The story appeared, as noted, in 1965, and is set a year or two earlier. A particular event discloses the timeframe. MG spoke of it in that same interview, in French, in The Journal of the Short Story in English. Here she’s talking about how once a story is done, it’s forgotten, but sometimes its ghost will appear unbidden, summoned back by a word, or a passing scene, in this case, from a bus window. She said,
Ou encore, l'autre jour, j'ai longé les Tuileries en autobus, et une de mes nouvelles, «The Statues Taken Down », m'est revenue à la mémoire : elle se passait au moment où Malraux, vous vous en souvenez, faisait enlever les anciennes statues pour les remplacer par des statues de Maillol. Je me suis rappelé que j'avais écrit une histoire autour de l'événement.
Here’s how she alludes to Malraux’s acquisition of the Maillol bequest in “The Statues Taken Down.”
“‘Is it true,” her father asked, as if she should know, “that they are taking down the statues in the Tuileries and replacing them with Maillols?’ She did not know and he did not bestir himself to see. ‘They were wild and romantic,’ he said, ‘and the Maillols will look damn silly with pigeons on their heads.’”
It’s a passing reference, but I think there may be more of Maillol and his story in the story than those few lines disclose. Maillol, in this regard, is his own intriguing, rather sensational line of inquiry. But that will be for next time, either tomorrow or Wednesday, whatever time and will permits.
Victoria Day has lost whatever lustre it once had, for sure, and I don’t mourn its passing.
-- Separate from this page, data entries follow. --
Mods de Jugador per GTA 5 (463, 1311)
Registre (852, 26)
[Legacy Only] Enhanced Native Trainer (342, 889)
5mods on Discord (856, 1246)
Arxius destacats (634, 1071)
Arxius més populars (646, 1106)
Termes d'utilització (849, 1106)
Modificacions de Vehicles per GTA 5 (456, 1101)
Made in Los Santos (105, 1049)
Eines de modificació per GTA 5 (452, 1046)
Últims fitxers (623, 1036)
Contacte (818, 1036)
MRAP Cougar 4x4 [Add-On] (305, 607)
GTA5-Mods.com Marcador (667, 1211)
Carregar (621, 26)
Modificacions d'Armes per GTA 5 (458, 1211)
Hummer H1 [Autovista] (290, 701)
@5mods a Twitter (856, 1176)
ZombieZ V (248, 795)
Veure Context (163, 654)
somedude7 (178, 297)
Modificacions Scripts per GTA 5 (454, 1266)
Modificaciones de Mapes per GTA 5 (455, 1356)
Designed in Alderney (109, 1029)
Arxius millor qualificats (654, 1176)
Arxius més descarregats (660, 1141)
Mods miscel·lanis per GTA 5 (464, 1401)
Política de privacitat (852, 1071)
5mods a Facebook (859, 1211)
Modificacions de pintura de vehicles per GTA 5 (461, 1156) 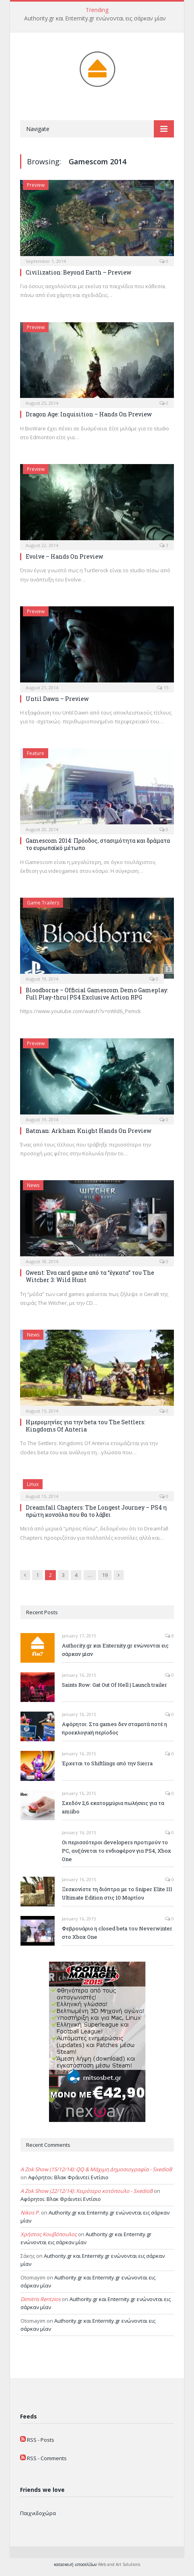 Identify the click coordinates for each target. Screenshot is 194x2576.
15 (162, 687)
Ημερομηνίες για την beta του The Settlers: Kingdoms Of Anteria (85, 1425)
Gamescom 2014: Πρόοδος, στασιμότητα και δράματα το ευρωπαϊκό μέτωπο (98, 844)
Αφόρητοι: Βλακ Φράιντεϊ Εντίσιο (68, 2177)
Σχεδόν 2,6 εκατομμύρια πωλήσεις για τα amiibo (113, 1807)
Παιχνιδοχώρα (38, 2513)
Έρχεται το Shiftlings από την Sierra (107, 1763)
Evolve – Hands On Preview (64, 556)
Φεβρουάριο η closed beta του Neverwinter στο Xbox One (117, 1932)
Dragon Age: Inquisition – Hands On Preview (89, 414)
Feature (35, 753)
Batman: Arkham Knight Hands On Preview (88, 1131)
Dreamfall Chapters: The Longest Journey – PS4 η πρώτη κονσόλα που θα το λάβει (96, 1511)
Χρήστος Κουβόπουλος (48, 2234)
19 (105, 1575)
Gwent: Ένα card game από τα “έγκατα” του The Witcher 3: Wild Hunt (90, 1276)
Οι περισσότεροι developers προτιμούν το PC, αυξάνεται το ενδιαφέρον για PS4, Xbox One (116, 1851)
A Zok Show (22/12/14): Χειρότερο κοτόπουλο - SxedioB (86, 2190)
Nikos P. (30, 2212)
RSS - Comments (47, 2458)
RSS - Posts (40, 2439)
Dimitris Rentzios (40, 2299)
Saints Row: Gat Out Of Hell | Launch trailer (114, 1684)
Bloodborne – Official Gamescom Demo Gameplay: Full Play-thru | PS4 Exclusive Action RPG (97, 993)
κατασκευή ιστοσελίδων (75, 2564)
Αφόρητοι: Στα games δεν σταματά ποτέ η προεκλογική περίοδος (114, 1728)
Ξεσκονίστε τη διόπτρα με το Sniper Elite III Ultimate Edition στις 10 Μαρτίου (117, 1893)
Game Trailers (43, 902)
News (33, 1185)
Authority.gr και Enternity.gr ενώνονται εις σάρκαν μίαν (95, 18)
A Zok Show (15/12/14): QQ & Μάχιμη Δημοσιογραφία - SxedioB (96, 2169)
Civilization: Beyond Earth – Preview (78, 272)
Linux (33, 1484)
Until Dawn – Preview (57, 699)
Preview (36, 185) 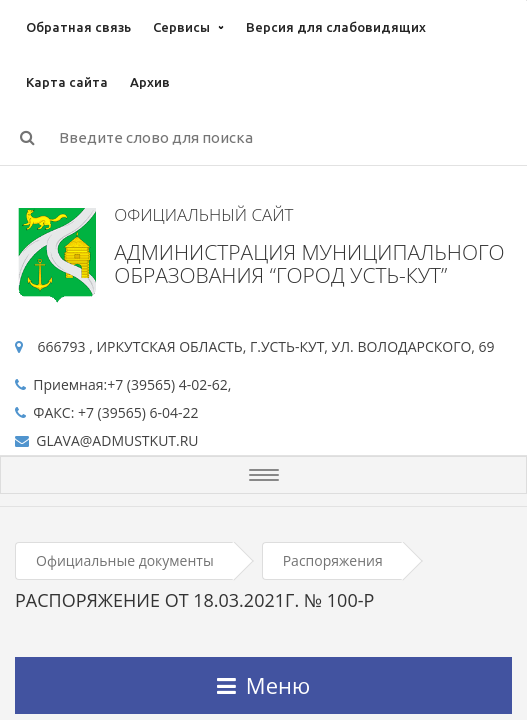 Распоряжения (333, 560)
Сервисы (181, 27)
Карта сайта (67, 82)
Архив (150, 82)
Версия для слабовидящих (336, 27)
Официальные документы (125, 560)
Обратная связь (78, 27)
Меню (263, 685) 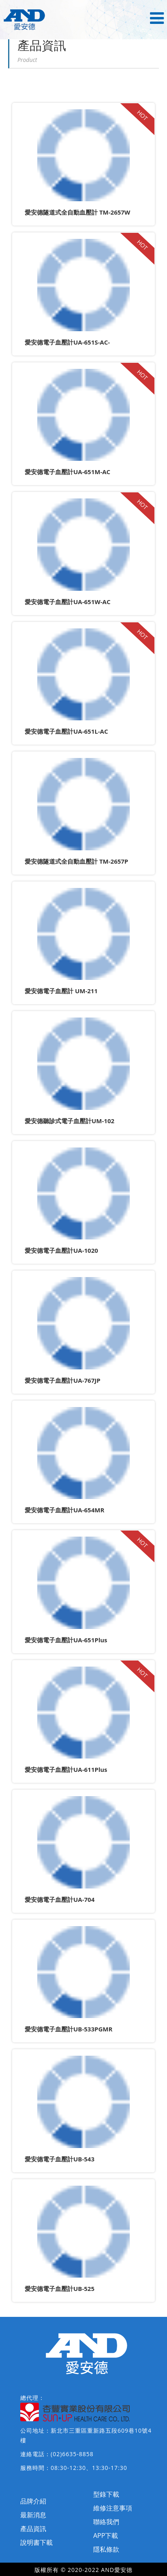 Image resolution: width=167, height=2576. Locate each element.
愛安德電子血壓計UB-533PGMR (68, 2029)
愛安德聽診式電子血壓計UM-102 (69, 1121)
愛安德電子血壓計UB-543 (59, 2159)
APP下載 (105, 2535)
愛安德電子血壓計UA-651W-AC (67, 602)
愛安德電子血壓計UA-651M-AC (67, 472)
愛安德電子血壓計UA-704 (59, 1899)
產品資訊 (33, 2528)
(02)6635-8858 (72, 2454)
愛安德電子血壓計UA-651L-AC (66, 731)
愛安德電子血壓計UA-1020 (61, 1250)
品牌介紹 (33, 2501)
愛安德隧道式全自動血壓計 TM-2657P (76, 861)
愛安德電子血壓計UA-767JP (63, 1380)
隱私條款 (106, 2549)
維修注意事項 (112, 2508)
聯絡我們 (106, 2521)
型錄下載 (106, 2494)
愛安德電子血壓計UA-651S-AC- (67, 342)
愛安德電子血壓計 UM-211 (61, 991)
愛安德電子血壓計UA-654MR (64, 1510)
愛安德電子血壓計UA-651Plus (66, 1640)
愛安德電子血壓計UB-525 (59, 2288)
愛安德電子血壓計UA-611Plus (66, 1769)
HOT (142, 115)
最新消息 (33, 2514)
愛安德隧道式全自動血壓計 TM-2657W (77, 212)
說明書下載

It remains the day when, on the prairies, you can safely plant your garden without fear of frost, and that’s something to be glad of. It’s a day off for many, a time, perhaps, for quiet contemplation. Last night, just before sunset, I wandered down to the Vancouver Art Gallery where the south side steps, on Robson, have been for many months now the site of a moving installation — shoes, dresses, personal effects, teddy bears — memorializing the children, some named, some not, who died in residential schools. It is more powerful than any statue. I don’t think it will be taken down any time soon. Thanks for reading, xo, B
I trust you let the powers that be know that, according to Wikipedia, "Durbin was well known in Winnipeg, Manitoba (her place of birth), as "Winnipeg's Golden Girl" (a reference to one of the city's most famous landmarks, the statue Golden Boy atop the Manitoba Legislative Building)."
I love that she quit at the peak of her popularity: "I can't run around being a Little Miss Fix-It who bursts into song—the highest-paid star with the poorest material." But oh my, to have passed on My Fair Lady, The Student Prince, and the West End and film version of Kiss Me Kate! Weird to have stay retired when the material finally lived up to her, or maybe she'd lost the drive. For sure, Winnipeg would have paid attention to her centenary if she'd notched those. Life.
I totally agree with MG about Creative Writing departments, especially now. Today, I think they'd terrify any original idea or point of view right back into the pen. It does seem off, though, that, in 1984 she thought you couldn't write and have a family life: Did she resent Alice Munro and Margaret Atwood, do you now? The Sixties made all the difference.